We have been alarmed at how the profit-driven US medical system has been eagerly embracing AI despite ample evidence of uneven performance, such as too-frequent, serious errors in what ought to be simple tasks like transcriptions of MD treatment notes. Two new Reuters investigations plus an article in Nature give further cause for pause.
The most troubling one is the newer of the two new Reuters investigations, which includes examples of harm done by AI-enhanced surgical tools. Worse, it specifically finds that recent AI updates have increased the incidence of serious errors and resulting harm to patients. The article opens with a major AI backfire by Johnson & Johnson:
In 2021, a unit of healthcare giant Johnson & Johnson announced “a leap forward”: It had added artificial intelligence to a medical device used…..to assist ear, nose and throat specialists in surgeries.
The device had already been on the market for about three years. Until then, the U.S. Food and Drug Administration had received unconfirmed reports of seven instances in which the device malfunctioned and another report of a patient injury. Since AI was added to the device, the FDA has received unconfirmed reports of at least 100 malfunctions and adverse events.
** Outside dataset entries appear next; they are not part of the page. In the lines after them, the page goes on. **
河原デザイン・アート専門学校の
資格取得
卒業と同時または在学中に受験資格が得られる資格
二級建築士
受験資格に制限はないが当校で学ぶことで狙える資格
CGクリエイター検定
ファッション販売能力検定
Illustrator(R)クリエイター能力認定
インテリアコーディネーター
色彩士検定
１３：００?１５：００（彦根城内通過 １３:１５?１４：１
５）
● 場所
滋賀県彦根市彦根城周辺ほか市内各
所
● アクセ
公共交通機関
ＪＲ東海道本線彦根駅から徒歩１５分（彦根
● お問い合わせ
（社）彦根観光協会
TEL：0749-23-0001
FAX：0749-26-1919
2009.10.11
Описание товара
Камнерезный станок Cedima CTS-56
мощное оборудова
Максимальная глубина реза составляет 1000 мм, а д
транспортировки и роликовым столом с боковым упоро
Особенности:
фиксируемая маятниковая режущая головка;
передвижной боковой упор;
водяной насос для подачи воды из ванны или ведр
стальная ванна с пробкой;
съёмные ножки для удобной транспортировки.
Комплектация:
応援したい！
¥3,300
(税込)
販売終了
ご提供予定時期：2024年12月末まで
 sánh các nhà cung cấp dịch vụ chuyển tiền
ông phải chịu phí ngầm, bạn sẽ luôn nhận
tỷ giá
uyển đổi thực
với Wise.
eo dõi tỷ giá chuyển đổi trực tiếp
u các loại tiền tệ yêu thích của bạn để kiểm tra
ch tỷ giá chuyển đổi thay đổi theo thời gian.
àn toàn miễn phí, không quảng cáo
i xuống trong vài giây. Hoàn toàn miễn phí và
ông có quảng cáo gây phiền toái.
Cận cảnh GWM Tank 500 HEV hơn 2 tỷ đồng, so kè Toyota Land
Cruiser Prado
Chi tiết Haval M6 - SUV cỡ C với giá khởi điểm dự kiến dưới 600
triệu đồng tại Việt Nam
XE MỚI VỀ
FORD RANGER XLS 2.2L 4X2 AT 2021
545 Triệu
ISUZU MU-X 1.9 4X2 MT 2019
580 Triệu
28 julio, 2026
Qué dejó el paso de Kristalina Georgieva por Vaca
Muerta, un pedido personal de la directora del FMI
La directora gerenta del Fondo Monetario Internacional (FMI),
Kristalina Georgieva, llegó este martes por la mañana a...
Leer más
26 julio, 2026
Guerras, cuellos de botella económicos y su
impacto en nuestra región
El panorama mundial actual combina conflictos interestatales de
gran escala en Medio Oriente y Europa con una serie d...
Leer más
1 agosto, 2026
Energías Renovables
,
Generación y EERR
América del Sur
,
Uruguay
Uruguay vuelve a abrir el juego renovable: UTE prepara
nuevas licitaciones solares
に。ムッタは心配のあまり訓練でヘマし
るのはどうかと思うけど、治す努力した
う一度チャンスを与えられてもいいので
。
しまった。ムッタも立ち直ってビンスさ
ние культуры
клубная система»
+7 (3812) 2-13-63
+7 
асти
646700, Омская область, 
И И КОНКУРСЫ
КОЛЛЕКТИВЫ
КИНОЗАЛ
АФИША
At least 10 people were injured between late 2021 and November 2025, according to the reports. Most allegedly involved errors in which the TruDi Navigation System misinformed surgeons about the location of their instruments while they were using them inside patients’ heads during operations.
Cerebrospinal fluid reportedly leaked from one patient’s nose. In another reported case, a surgeon mistakenly punctured the base of a patient’s skull. In two other cases, patients each allegedly suffered strokes after a major artery was accidentally injured.
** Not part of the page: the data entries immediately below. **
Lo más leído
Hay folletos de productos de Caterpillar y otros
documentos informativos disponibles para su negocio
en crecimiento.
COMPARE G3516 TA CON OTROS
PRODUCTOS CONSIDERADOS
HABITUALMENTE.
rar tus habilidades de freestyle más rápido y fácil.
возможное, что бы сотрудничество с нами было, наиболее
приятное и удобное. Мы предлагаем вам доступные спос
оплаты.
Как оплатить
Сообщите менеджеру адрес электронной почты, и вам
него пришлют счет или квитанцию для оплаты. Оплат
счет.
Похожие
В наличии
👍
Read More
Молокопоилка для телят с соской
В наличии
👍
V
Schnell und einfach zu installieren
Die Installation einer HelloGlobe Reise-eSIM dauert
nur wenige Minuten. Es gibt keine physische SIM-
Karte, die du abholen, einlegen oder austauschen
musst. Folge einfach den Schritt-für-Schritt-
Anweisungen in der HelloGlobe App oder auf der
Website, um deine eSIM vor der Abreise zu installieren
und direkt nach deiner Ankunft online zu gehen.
Let’s stop here. First, some of these injuries were severe. Second, they call into question one of the premises of medicine practiced by AI, which is that it can do an adequate job of what in humans would be visualization and resulting decision-making. A comment on Twitter challenged this premise independent of these accounts, based on whether enough good training data could be obtained.
AI and robotics might be advancing at an amazing pace, but this is just BS, you still need a huge amount of training data to develop stand-alone surgical robots and this is not simply not available. Would be surprised if even 1% of surgeons is recording their procedures at the… https://t.co/3gC40zwGoE
— Dries Develtere (@DriesDeveltere) February 11, 2026
Admittedly the use case here is full AI surgery as opposed to surgical assistance. But the fact that patients are suffering major injuries in surgery via the tool mis-locating where it is a huge red flag.
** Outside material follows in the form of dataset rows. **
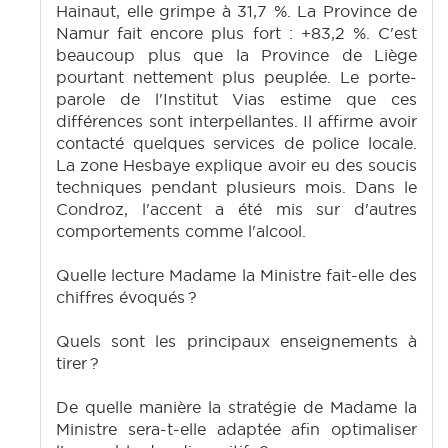
Hainaut, elle grimpe à 31,7 %. La Province de
Namur fait encore plus fort : +83,2 %. C'est
beaucoup plus que la Province de Liège
pourtant nettement plus peuplée. Le porte-
parole de l'Institut Vias estime que ces
différences sont interpellantes. Il affirme avoir
contacté quelques services de police locale.
La zone Hesbaye explique avoir eu des soucis
techniques pendant plusieurs mois. Dans le
Condroz, l'accent a été mis sur d'autres
comportements comme l'alcool.
Quelle lecture Madame la Ministre fait-elle des
chiffres évoqués ?
Quels sont les principaux enseignements à
tirer ?
De quelle manière la stratégie de Madame la
Ministre sera-t-elle adaptée afin optimaliser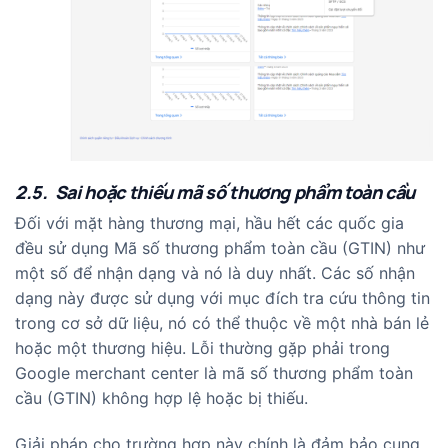
2.5. Sai hoặc thiếu mã số thương phẩm toàn cầu
Đối với mặt hàng thương mại, hầu hết các quốc gia
đều sử dụng Mã số thương phẩm toàn cầu (GTIN) như
một số để nhận dạng và nó là duy nhất. Các số nhận
dạng này được sử dụng với mục đích tra cứu thông tin
trong cơ sở dữ liệu, nó có thể thuộc về một nhà bán lẻ
hoặc một thương hiệu. Lỗi thường gặp phải trong
Google merchant center là mã số thương phẩm toàn
cầu (GTIN) không hợp lệ hoặc bị thiếu.
Giải pháp cho trường hợp này chính là đảm bảo cung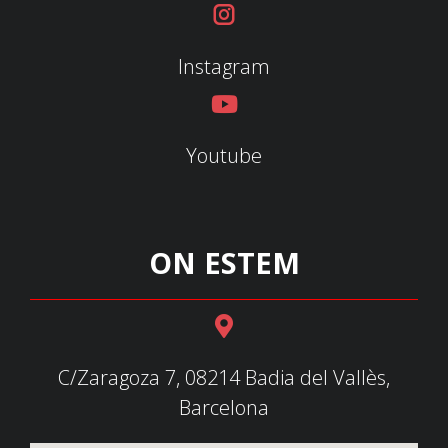
Instagram
Youtube
ON ESTEM
C/Zaragoza 7, 08214 Badia del Vallès,
Barcelona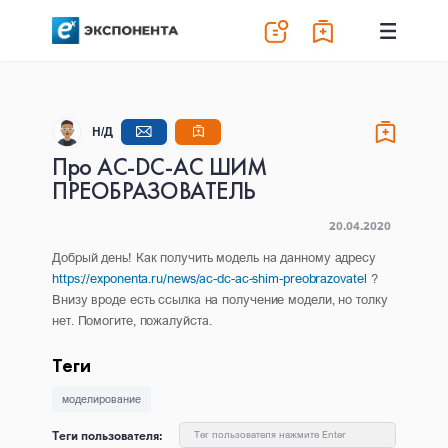
Н/Д
Про AC-DC-AC ШИМ
ПРЕОБРАЗОВАТЕЛЬ
20.04.2020
Добрый день! Как получить модель на данному адресу
https://exponenta.ru/news/ac-dc-ac-shim-preobrazovatel
?
Внизу вроде есть ссылка на получение модели, но толку
нет. Помогите, пожалуйста.
Теги
моделирование
Теги пользователя:
Тег пользователя нажмите Enter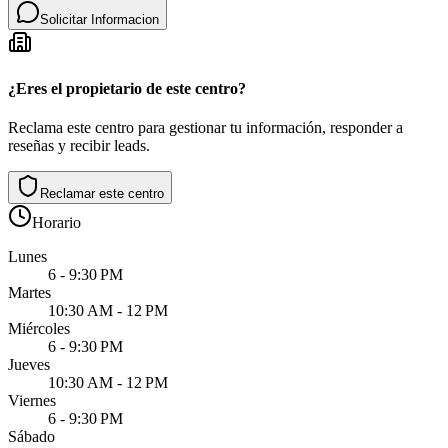
Solicitar Informacion
¿Eres el propietario de este centro?
Reclama este centro para gestionar tu información, responder a
reseñas y recibir leads.
Reclamar este centro
Horario
Lunes
6 - 9:30 PM
Martes
10:30 AM - 12 PM
Miércoles
6 - 9:30 PM
Jueves
10:30 AM - 12 PM
Viernes
6 - 9:30 PM
Sábado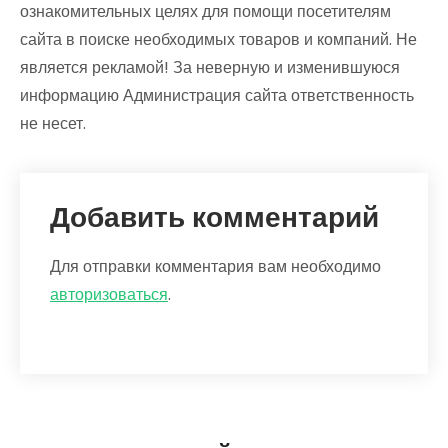
ознакомительных целях для помощи посетителям
сайта в поиске необходимых товаров и компаний. Не
является рекламой! За неверную и изменившуюся
информацию Администрация сайта ответственность
не несет.
Добавить комментарий
Для отправки комментария вам необходимо
авторизоваться
.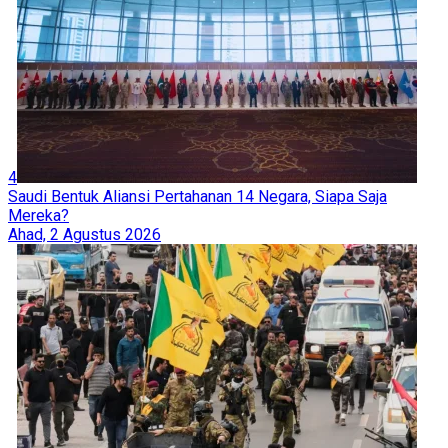
4
Saudi Bentuk Aliansi Pertahanan 14 Negara, Siapa Saja
Mereka?
Ahad, 2 Agustus 2026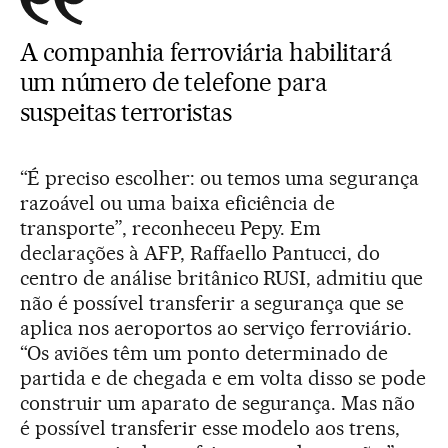
A companhia ferroviária habilitará
um número de telefone para
suspeitas terroristas
“É preciso escolher: ou temos uma segurança
razoável ou uma baixa eficiência de
transporte”, reconheceu Pepy. Em
declarações à AFP, Raffaello Pantucci, do
centro de análise britânico RUSI, admitiu que
não é possível transferir a segurança que se
aplica nos aeroportos ao serviço ferroviário.
“Os aviões têm um ponto determinado de
partida e de chegada e em volta disso se pode
construir um aparato de segurança. Mas não
é possível transferir esse modelo aos trens,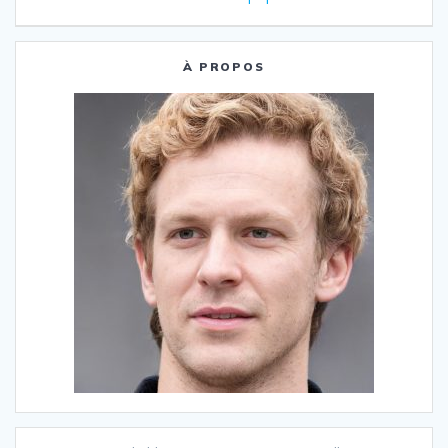
À PROPOS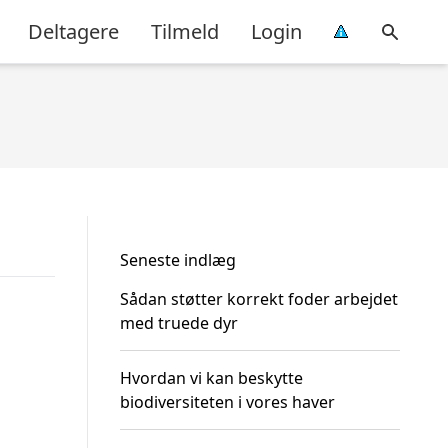
Deltagere
Tilmeld
Login
Seneste indlæg
Sådan støtter korrekt foder arbejdet
med truede dyr
Hvordan vi kan beskytte
biodiversiteten i vores haver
The training set concern also raises doubts as to whether AI can ever adequately substitute for visual and manual examination by a doctor. KLG recently gave an example of the hazards of merely over-relying on a chart history versus physical presentation.1
Reuters later describes one of the strokes attributed to TrueDi. Note it resulted after what should have been a minor procedure:
In June 2022, a surgeon inserted a small balloon into Erin Ralph’s sinus cavity…Dr. Marc Dean was employing the TruDi Navigation System, which uses AI, to confirm the position of his instruments inside her head.
The procedure, known as a sinuplasty, is a minimally invasive technique to treat chronic sinusitis. A balloon is inflated to enlarge the sinus cavity opening, to allow better drainage and relieve inflammation.
But the TruDi system “misled and misdirected” Dean, according to the lawsuit Ralph filed… A carotid artery – which supplies blood to the brain, face and neck – allegedly was injured, leading to a blood clot….Ralph’s lawyer told a judge that Dean’s own records showed he “had no idea he was anywhere near the carotid artery.”…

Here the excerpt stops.